◆ **TASK TO CARRY OUT**:
In the records that come next, find every line with "Statements". Return those lines.

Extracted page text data
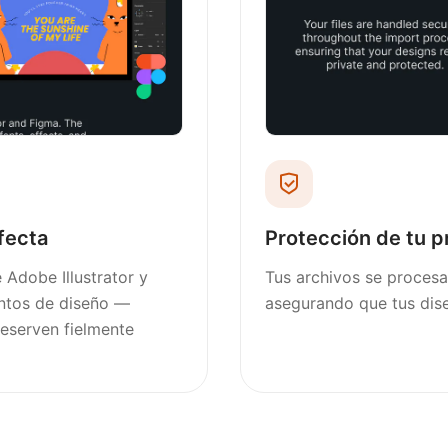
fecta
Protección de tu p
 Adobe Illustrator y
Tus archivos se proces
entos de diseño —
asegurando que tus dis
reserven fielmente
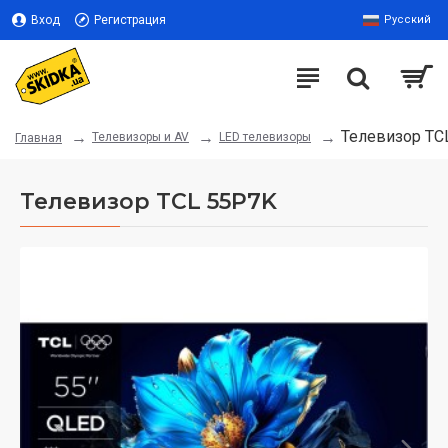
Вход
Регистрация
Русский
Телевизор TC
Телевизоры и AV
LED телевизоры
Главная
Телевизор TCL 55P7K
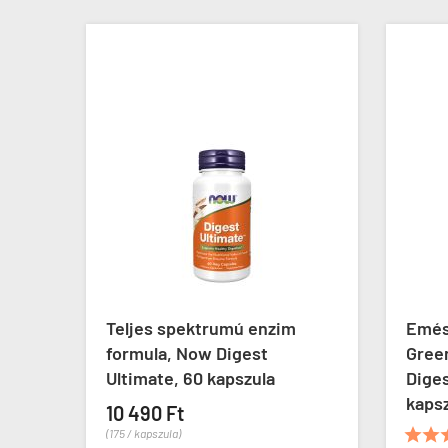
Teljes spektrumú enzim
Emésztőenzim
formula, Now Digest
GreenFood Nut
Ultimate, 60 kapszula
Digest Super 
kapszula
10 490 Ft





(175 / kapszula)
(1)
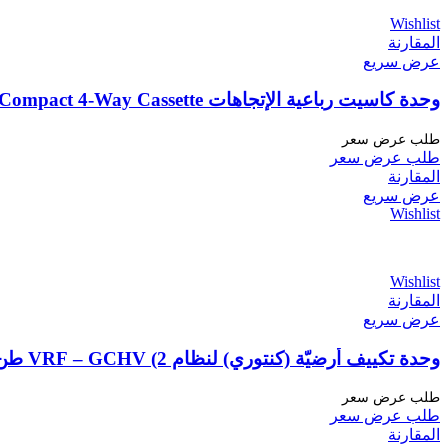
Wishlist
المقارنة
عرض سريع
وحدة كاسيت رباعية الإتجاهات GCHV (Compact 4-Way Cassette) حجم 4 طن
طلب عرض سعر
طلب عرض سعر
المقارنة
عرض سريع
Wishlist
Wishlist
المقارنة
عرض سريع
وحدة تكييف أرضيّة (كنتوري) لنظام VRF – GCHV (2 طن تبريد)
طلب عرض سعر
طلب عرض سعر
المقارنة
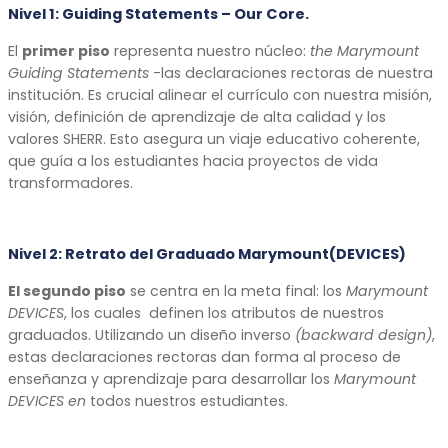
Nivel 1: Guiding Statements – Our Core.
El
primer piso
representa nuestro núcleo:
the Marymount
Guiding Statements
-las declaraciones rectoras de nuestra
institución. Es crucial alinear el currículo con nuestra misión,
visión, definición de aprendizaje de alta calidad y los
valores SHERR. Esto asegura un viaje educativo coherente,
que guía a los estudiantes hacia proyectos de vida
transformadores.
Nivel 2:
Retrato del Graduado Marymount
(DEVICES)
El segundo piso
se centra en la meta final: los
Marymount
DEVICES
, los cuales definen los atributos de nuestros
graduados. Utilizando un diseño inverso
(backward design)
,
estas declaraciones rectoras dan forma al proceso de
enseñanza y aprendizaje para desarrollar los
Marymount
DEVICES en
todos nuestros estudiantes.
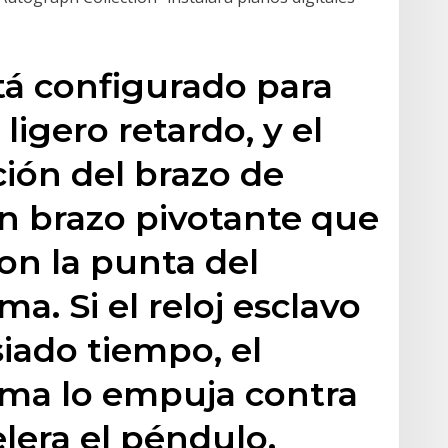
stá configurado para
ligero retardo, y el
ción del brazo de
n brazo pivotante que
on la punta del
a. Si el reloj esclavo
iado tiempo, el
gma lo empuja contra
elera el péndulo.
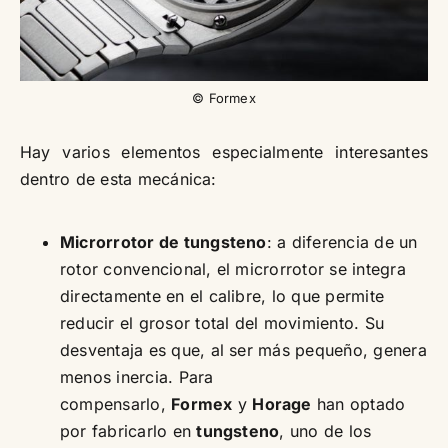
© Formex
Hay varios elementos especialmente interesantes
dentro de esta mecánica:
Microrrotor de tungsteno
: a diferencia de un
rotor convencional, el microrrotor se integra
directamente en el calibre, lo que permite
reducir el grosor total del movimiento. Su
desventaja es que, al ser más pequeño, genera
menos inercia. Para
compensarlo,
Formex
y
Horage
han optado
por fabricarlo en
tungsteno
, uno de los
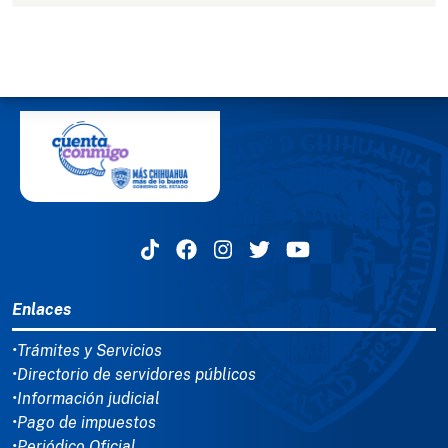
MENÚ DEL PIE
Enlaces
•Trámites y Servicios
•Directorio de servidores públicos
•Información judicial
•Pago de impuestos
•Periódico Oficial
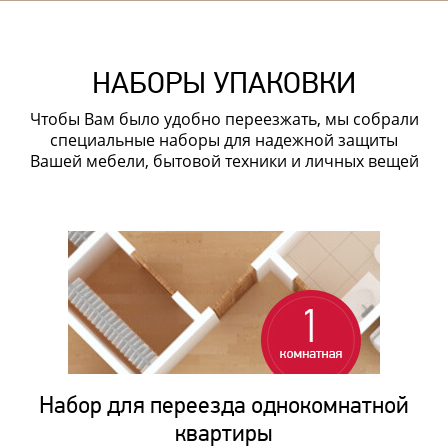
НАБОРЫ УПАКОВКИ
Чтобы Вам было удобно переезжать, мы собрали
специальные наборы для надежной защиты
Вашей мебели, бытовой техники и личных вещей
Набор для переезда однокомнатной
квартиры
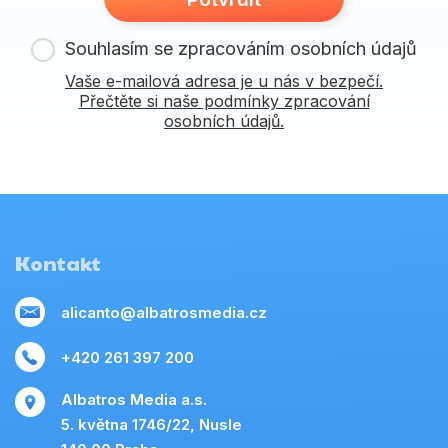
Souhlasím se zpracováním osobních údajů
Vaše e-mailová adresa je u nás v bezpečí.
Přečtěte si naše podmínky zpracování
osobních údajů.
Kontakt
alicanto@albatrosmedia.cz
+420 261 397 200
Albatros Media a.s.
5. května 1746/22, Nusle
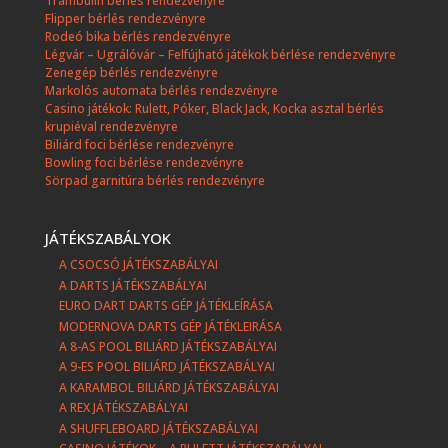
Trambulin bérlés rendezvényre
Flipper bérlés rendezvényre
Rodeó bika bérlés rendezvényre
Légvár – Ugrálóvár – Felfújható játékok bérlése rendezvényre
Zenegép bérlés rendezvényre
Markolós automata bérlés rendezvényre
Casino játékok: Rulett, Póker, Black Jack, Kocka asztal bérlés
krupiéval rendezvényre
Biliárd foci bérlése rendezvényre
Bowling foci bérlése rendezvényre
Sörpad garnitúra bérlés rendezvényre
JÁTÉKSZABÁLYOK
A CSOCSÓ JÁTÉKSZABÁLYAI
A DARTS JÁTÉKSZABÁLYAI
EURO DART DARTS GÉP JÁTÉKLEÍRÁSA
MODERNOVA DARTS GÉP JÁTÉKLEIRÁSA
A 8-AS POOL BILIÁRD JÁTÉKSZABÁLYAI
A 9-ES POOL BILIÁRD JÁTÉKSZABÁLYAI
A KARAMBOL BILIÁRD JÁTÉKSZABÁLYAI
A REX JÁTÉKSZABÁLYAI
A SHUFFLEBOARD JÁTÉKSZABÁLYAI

◆ **SOLUTION BELOW**:
Nivel 1: Guiding Statements – Our Core.
Guiding Statements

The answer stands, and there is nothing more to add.